● Required action
Output every entry below exactly, without its pictures.

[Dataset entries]
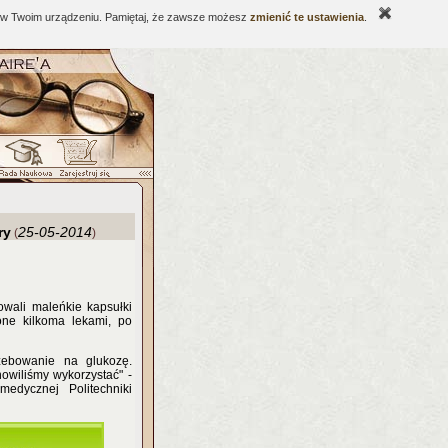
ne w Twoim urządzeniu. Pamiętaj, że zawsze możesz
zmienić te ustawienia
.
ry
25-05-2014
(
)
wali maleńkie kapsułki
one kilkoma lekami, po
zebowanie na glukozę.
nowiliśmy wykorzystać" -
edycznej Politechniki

● Output for this exercise
ne w Twoim urządzeniu. Pamiętaj, że zawsze możesz
zmienić te ustawienia
.
ry
25-05-2014
(
)
wali maleńkie kapsułki
one kilkoma lekami, po
zebowanie na glukozę.
nowiliśmy wykorzystać" -
edycznej Politechniki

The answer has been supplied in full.